Passiamo alla musica. Innanzitutto, il piacere di un’opera cantata bene in ogni sua parte, con una particolare menzione per i comprimari davvero eccellenti, Anna-Doris Capitelli e Andrea Concetti in testa. E quando si era mai sentito un Don Bartolo che fraseggia così? Molto brava Svetlina Stoyanova nei panni di Cherubino. Bella voce e interpretazione interessante, forse da raffinare ancora ma decisamente notevole. La famiglia d’Almaviva è famiglia anche nella realtà. Simon Keenlyside e Julia Kleiter sono marito e moglie e mostrano un approccio alla musica molto simile: austero ma non algido, comme il faut. Un briciolo di umanità in più non avrebbe guastato ma la loro prova è di tutto riguardo e forse sono quelli più vicini alla visione di Harding. Il Conte ha uno smalto meno lucente rispetto a precedenti esperienze e la Contessa ci regala un “Dove sono i bei momenti” davvero intenso e ben cantato.

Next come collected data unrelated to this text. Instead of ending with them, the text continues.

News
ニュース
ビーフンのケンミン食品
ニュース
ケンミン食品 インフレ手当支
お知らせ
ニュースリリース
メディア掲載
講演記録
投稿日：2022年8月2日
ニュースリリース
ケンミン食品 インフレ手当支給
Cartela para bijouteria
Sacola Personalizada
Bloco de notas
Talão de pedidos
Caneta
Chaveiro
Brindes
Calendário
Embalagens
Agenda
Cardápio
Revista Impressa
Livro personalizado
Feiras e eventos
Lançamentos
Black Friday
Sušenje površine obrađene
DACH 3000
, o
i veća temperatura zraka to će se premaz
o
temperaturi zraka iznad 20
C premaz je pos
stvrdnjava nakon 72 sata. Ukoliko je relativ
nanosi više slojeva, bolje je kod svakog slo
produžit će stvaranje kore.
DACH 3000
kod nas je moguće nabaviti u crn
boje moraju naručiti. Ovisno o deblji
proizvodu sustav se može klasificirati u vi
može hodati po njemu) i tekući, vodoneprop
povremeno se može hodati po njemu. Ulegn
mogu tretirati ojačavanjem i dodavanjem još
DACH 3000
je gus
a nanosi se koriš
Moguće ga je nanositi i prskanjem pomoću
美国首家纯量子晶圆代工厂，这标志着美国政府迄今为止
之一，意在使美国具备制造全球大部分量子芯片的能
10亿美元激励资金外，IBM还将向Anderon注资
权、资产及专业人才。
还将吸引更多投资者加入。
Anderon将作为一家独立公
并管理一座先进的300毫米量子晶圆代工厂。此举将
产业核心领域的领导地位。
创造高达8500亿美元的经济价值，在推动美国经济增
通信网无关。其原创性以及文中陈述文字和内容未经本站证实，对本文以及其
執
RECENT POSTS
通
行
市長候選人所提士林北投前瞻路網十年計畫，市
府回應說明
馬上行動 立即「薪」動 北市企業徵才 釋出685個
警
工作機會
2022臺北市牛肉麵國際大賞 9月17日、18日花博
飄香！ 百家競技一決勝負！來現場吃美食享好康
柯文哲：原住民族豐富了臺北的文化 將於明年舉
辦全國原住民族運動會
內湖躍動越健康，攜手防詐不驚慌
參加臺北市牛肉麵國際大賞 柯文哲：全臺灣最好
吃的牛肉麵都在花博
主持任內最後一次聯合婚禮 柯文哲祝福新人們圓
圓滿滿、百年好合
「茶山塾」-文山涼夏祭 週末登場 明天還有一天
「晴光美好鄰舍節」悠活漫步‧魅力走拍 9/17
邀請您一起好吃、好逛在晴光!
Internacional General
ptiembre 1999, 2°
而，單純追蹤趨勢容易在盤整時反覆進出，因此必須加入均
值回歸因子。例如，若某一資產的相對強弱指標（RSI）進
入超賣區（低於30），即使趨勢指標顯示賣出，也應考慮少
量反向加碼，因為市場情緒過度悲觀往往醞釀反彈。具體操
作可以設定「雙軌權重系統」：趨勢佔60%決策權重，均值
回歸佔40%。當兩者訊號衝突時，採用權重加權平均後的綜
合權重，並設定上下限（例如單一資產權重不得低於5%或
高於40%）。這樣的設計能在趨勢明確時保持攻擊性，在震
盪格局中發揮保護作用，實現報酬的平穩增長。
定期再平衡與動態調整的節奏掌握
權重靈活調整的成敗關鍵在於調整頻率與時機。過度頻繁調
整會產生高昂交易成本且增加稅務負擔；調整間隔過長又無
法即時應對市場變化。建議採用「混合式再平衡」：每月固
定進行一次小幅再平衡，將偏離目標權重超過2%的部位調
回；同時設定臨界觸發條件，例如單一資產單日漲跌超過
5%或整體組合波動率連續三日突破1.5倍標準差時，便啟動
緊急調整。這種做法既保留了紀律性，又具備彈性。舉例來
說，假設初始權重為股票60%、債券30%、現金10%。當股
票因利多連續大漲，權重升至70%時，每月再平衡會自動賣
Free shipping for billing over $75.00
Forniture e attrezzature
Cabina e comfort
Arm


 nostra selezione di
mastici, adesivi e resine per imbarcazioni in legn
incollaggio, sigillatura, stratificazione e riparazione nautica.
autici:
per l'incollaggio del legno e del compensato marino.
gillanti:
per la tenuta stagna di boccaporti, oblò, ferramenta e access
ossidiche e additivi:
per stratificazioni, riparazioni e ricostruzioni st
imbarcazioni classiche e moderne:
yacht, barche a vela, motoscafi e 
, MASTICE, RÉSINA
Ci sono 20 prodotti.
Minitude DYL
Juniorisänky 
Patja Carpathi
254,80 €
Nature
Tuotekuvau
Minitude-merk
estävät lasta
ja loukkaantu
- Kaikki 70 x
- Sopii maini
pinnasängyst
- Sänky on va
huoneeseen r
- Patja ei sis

Infine, i due campioni della serata, una coppia Susanna – Figaro tra le migliori viste sul palcoscenico. Luca Micheletti ha una sontuosità vocale davvero impressionante: mamma che voce, piena, perfetta in tutti i registri, un’emissione da manuale. La parola è rotonda e scandita. Un controllo maggiore dell’esuberanza nel canto e nell’azione scenica (Strehler molte sottolineature non gliele avrebbe permesse) lo renderebbero il Figaro perfetto oltre misura. Era possibile prevedere che l’”Aprite un po’ quegli occhi” sarebbe stato trionfale. Così è stato. Alla fine, un trionfo. La Scala ha un nuovo beniamino.

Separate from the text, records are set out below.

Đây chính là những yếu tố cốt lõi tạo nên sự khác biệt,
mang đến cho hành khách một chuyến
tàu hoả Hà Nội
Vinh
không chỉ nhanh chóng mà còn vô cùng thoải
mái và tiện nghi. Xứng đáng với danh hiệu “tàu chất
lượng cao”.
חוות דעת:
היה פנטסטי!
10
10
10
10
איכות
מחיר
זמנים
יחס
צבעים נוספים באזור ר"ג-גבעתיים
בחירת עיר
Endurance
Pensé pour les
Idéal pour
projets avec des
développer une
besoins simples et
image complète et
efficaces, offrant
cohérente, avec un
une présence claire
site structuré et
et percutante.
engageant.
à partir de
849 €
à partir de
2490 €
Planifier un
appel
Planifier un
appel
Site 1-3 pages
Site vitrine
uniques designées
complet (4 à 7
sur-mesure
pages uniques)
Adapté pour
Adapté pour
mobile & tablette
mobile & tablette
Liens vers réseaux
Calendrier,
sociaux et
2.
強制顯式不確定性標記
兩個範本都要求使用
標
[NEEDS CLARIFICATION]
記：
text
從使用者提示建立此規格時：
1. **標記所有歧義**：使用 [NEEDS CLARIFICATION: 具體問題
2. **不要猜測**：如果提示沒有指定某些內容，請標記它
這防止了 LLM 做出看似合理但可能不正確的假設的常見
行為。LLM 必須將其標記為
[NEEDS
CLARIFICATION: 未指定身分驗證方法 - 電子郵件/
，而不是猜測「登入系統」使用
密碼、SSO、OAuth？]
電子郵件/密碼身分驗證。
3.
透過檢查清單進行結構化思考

Considerazione a latere: la scuola di canto italiana sta tirando fuori una serie di cantanti davvero maiuscoli (Buratto, Chiuri, Olivieri, Micheletti appunto e ne sto scordando molti altri), ci stiamo assicurando i prossimi venti anni di spettacoli incredibili. Finisco con Rosa Feola. Si tratta, ormai, di cantante arcinota, le cui prove non dovrebbero sorprenderci, eppure qui ci riesce. Caspita se ci riesce. Finalmente una Susanna solare, brillante, autentica. Una donna scaltra che tutto dirige e che tira i fili della “folle journée” da vera regista. Il canto è ineccepibile, il fraseggio inebriante. Il “Deh vieni, non tardar” è un vero capolavoro. Tutto una sfumatura, da brividi. Il momento più alto di tutta la serata.

Daniel Harding sviluppa una lettura di Nozze molto complessa e non immediatamente palatabile. Sicuramente non consueta. Dopo un’ouverture generica e un primo atto di difficile comprensione, un secondo interessante ma da mettere a fuoco in certi passaggi, un terzo decisamente buono, un quarto meraviglioso. Scordatevi le versioni brillanti, quelle vaporose, quelle svenevoli o quelle tutta tecnica e velocità. Qui siamo in un mondo di rigore, di architetture teutoniche più che di atmosfere mediterranee. I tempi tendono a essere larghi ma non è questo il dato significativo. Sono Nozze che tendono alle sonorità drammatiche di Mozart (più Idomeneo e Clemenza di Tito che Da Ponte), al suono sodo, anche duro. Un po’ Klemperer e un po’ Harnoncourt per la cura della prassi esecutiva. Meravigliosa la cura dei recitativi.

Un Figaro non seducente ma definitivamente interessante. Commosso applauso alla fine del Terzo Atto a Bruno Casoni, Direttore uscente del Coro. Ci mancherà davvero tanto.